A trigger finger is a form of tendonitis, or inflammation of the tendons that bend the finger. These tendons that connect muscles to the bones of the hand are supported by fibers called pulleys. The pulleys create several tunnels along the length of the fingers which allow the tendons to glide smoothly when the muscle contracts, thus bending the fingers. If there is inflammation present, the tendons cannot pass freely under these pulleys because of swelling and scar tissue.
The most commonly involved fingers are the ring, middle and thumb.

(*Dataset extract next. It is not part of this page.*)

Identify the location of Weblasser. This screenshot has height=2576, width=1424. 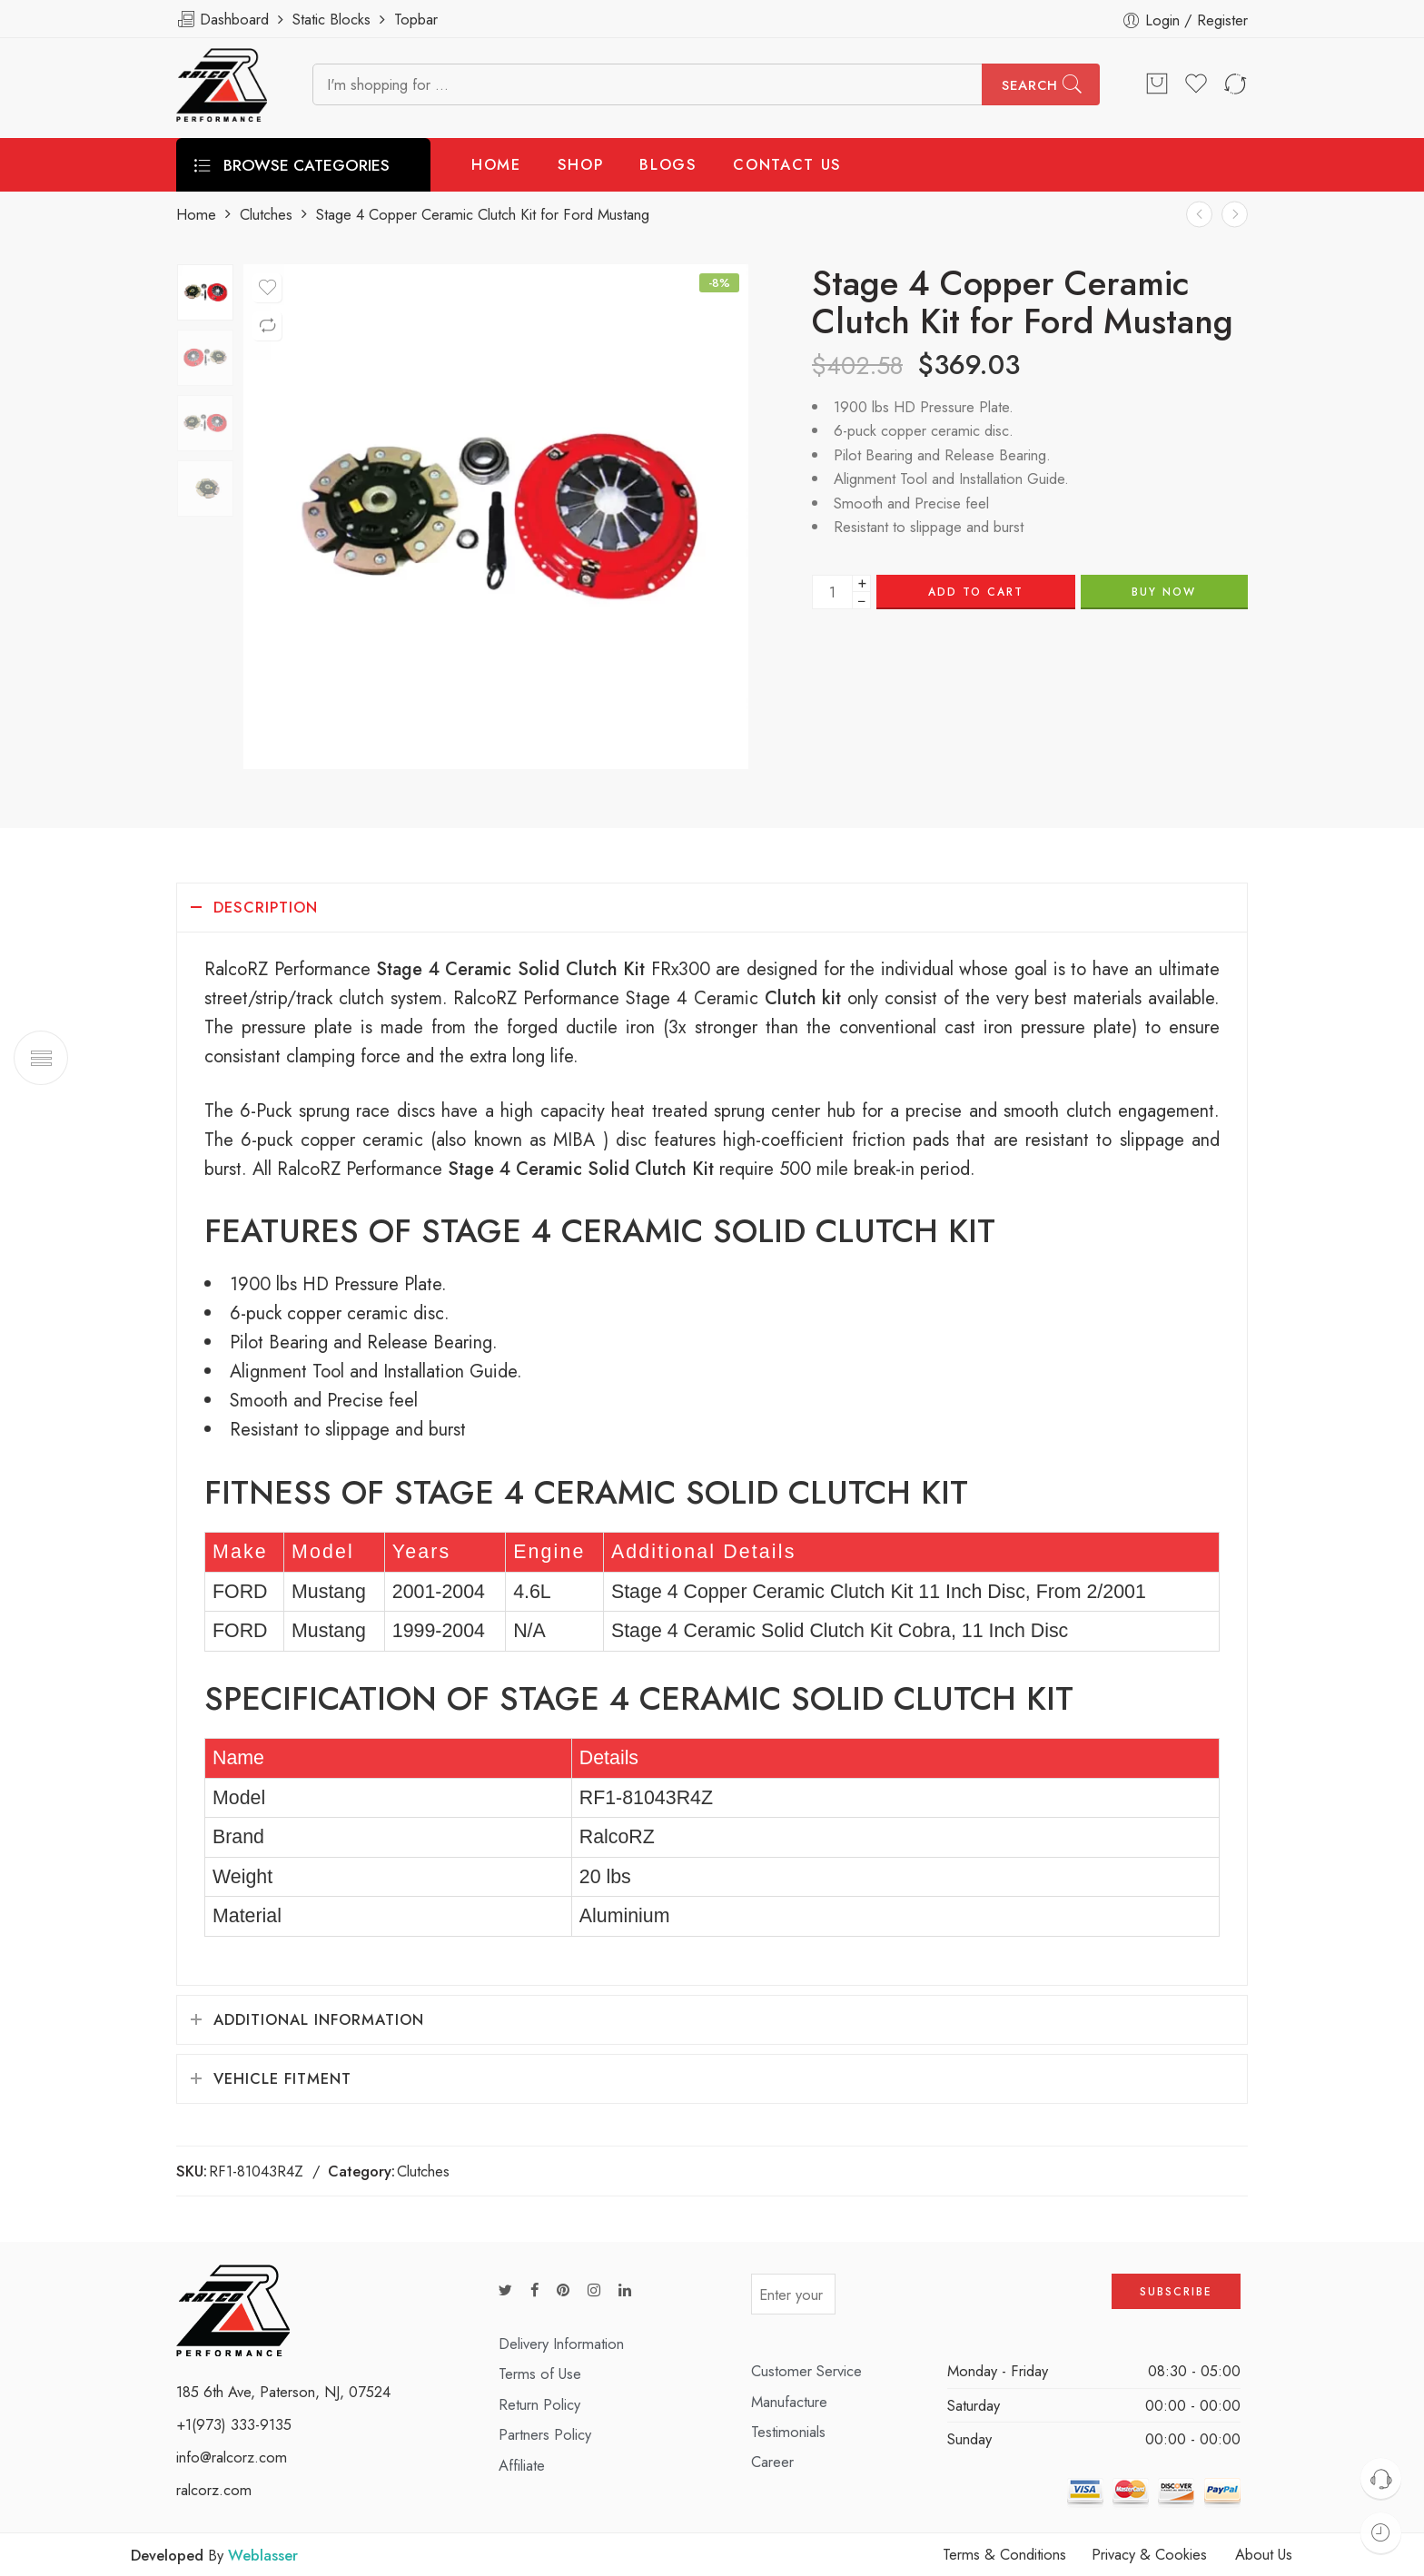 (263, 2555).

Often times, other repetitive motion disorders have been associated with trigger finger.
The symptoms of a trigger finger may range from mild discomfort to severe pain and locking of the digit. The ability to grasp and release objects may become affected; as the palm often becomes quite tender and maintaining a firm grasp in difficult.
Common activities such as holding a hammer, ironing, driving or carrying a grocery bag may become difficult.
Prolonged trigger finger involvement may progress to the development of a fixed contracture or bent finger. The pain becomes severe and a person may avoid using the finger altogether; this lack of movement can lead to the finger becoming “locked” in a bent position.
What to expect from therapy
You may be referred to a therapist for conservative, non-surgical treatment of trigger finger.
Conservative treatment may include fabrication of a resting positional splint and instruction in gentle mobility and tendon gliding exercises. The therapist will provide you with education regarding precautions and activity modification to prevent aggravation of the condition.
Treatment may also include techniques to decrease the inflammation including heat, cold, ultrasound, or delivery of medicine to the tissues via ultrasound or electricity. S
evere, or progressed trigger finger may require surgery to correct the condition. Surgery involves a release of the pulley and debridement of scarred tissue. Following surgery, you may be referred to a therapist for wound care, techniques to reduce swelling, and instruction in exercises to restore full motion. The therapist will address problems of pain, stiffness and swelling; providing treatment and education to restore functional use of the hand.